Le débat autour du rapatriement des familles de djihadistes est devenu un sujet récurrent dans la politique française de ces trois dernières années. À chaque nouvel acte, une nouvelle polémique. La première remonte à février 2019. À un journaliste de l’AFP qui s’est rendu dans un camp de prisonniers syriens, une femme lance : « Mon fils grandira un jour et deviendra djihadiste ». Tollé à droite, les plateaux de télévision s’animent : faut-il sacrifier des Français à l’allégeance douteuse pour le bien de la sécurité nationale ?

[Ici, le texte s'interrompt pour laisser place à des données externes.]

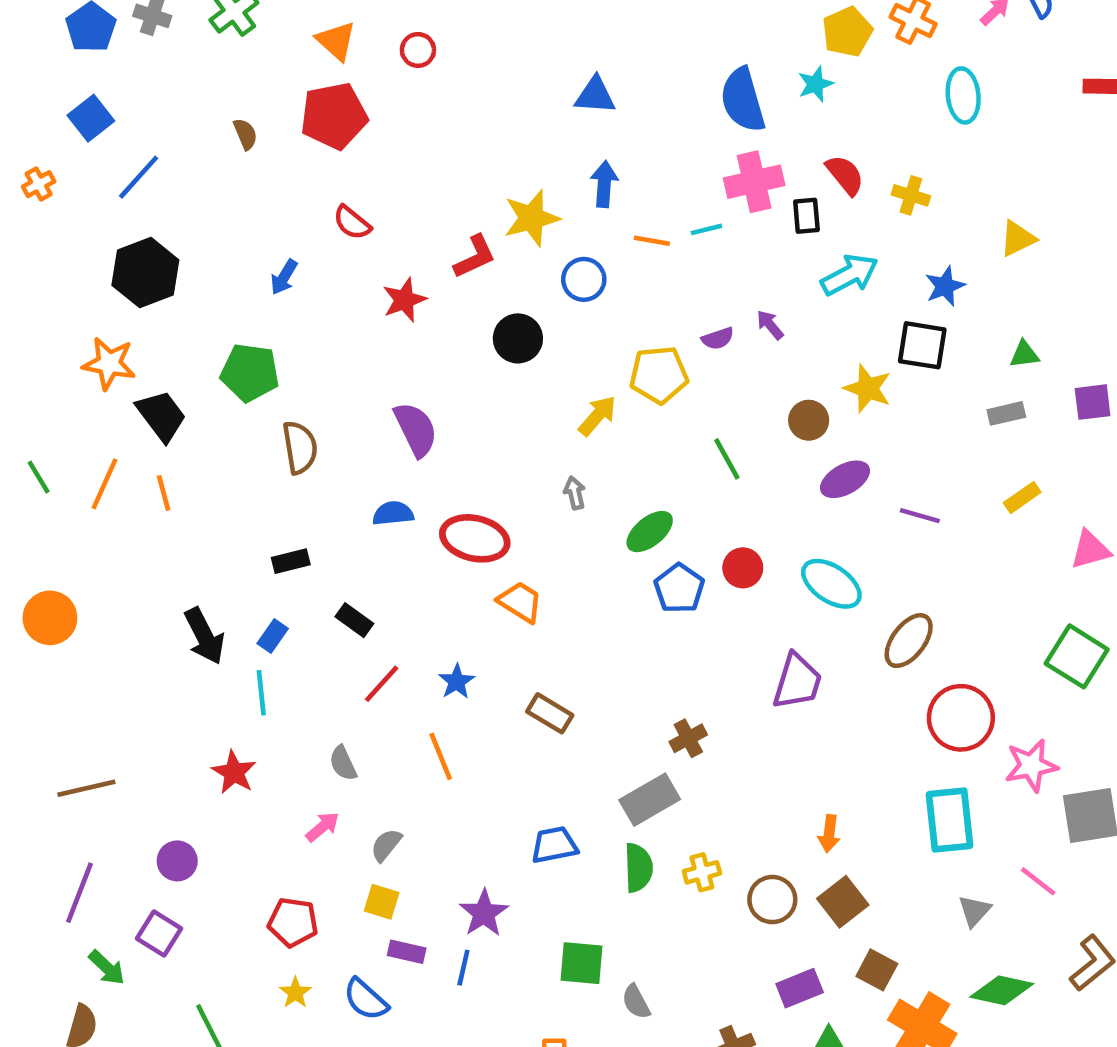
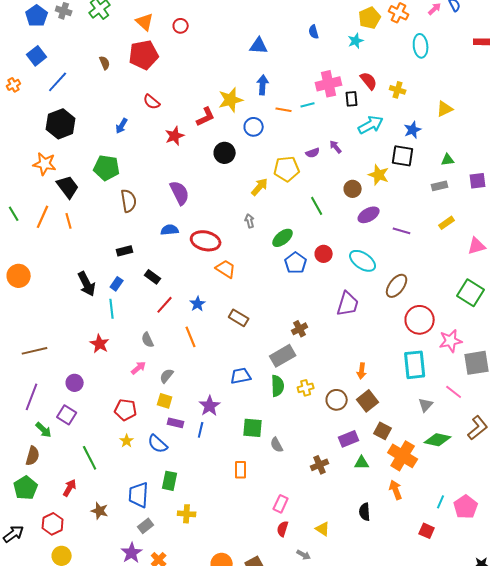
blue semicircle: (743, 100) -> (314, 32), moved, size x0.5

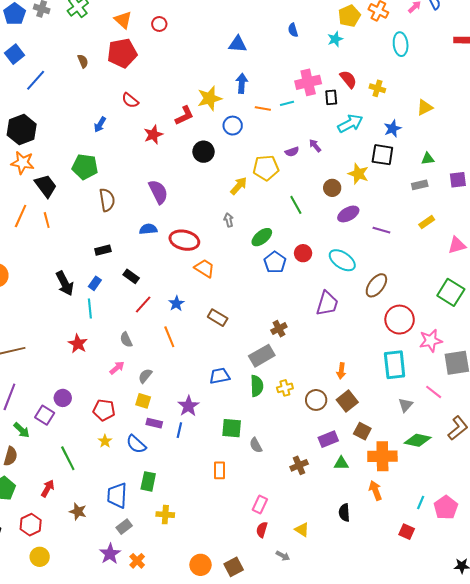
black hexagon: (61, 124) -> (22, 130), moved
purple circle: (75, 383) -> (63, 398), moved
orange cross: (403, 456) -> (382, 456), turned -32

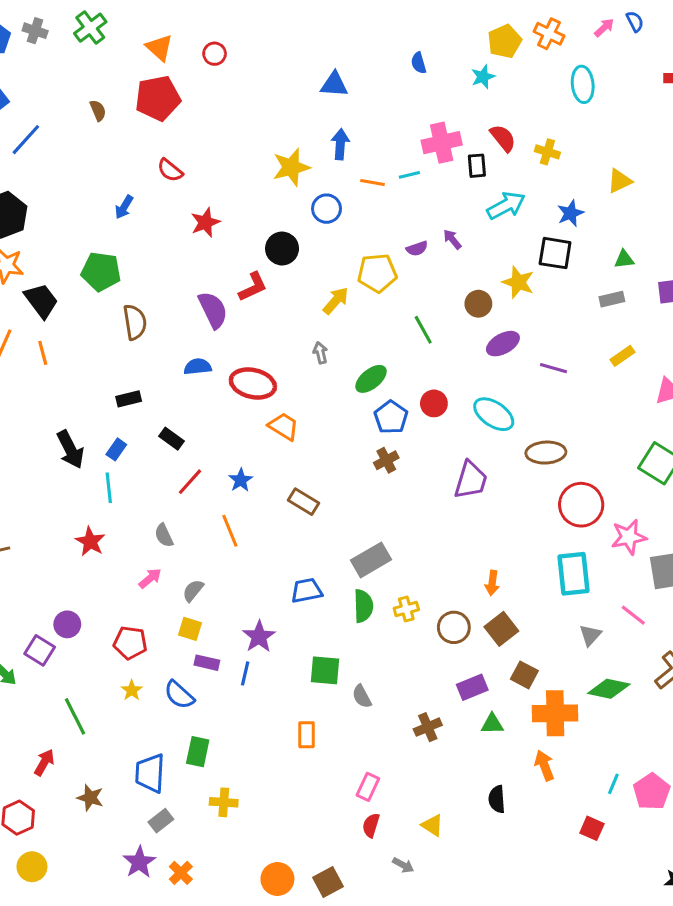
red L-shape: (184, 115) -> (253, 287), moved
brown ellipse: (376, 285) -> (546, 453), turned 50
brown cross: (279, 329) -> (386, 460), moved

Originaires du camp d’Al Hol, ces 55 membres de familles de djihadiste ont vécu un retour mouvementé. Arrivés à 4h du matin ce jeudi 20 octobre sur le sol français, toutes les femmes ont été présentées à la DGSI ou à un juge dès leur arrivée. Les enfants, eux, seront vite remis à des familles d’accueil. Les plus jeunes ont trois ans, les plus âgés sont désormais adolescents.
Une pression juridique de la CEDH
Pourtant, cette décision est peut-être motivée par des raisons assez pragmatiques. En effet, le 14 septembre dernier, la Défenseure des droits Claire Hédon, de la CEDH, avait condamné la France à rapatrier les familles de djihadistes détenues dans des camps en Syrie dans les prochaines semaines.

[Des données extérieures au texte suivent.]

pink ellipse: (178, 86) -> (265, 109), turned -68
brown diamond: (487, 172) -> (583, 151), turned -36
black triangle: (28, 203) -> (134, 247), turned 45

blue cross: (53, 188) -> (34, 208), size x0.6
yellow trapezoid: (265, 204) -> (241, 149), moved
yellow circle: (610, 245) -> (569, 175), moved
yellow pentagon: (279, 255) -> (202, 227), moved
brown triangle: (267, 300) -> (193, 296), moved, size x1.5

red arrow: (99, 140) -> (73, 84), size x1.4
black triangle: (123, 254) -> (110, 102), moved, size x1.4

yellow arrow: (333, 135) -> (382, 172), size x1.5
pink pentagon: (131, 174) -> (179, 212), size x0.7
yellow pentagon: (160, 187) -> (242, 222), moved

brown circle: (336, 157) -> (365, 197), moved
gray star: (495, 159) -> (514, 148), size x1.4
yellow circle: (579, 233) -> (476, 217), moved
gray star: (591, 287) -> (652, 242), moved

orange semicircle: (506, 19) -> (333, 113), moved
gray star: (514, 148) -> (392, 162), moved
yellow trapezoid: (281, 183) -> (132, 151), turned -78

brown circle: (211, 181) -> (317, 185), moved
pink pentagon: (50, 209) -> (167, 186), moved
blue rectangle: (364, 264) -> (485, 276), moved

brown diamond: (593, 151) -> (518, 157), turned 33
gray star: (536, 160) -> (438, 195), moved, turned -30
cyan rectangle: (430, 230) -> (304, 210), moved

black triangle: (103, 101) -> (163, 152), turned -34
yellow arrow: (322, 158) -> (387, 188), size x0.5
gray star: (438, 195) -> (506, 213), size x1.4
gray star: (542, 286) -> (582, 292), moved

À l’origine de cette condamnation, on retrouve la plainte de deux couples qui avaient demandé le retour de leurs familles, sans succès : le Conseil d’État avait rejeté leur demande. Mais ne lâchant pas l’affaire, ils sont allés la porter devant la CEDH qui leur a donné raison, invoquant le droit des enfants alors que la malnutrition et de pénibles conditions de détention règnent dans ces camps.

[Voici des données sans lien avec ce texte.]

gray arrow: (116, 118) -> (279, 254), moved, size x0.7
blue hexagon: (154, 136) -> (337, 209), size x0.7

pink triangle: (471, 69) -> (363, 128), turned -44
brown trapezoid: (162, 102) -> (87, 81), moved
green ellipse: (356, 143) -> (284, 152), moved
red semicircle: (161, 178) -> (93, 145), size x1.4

Cependant, ces rapatriements humanitaires soulèvent a priori quelques problèmes. Le premier d’entre eux est sans nul doute celui des enfants qui n’y ont commis aucun crime, mais qui ont subi le sévère endoctrinement qui régnait dans les camps de Daech. De quoi les qualifier de potentielles « bombes à retardement » selon le procureur de la République de Paris François Molins. Du côté des femmes de djihadistes, leur jugement se fera au cas par cas pour leur éventuelle complicité terroriste. Selon Laurent Nunez, ce seraient encore 300 personnes qui vivraient aujourd’hui dans ces camps, surveillés par les troupes du président syrien Bachar El-Assad.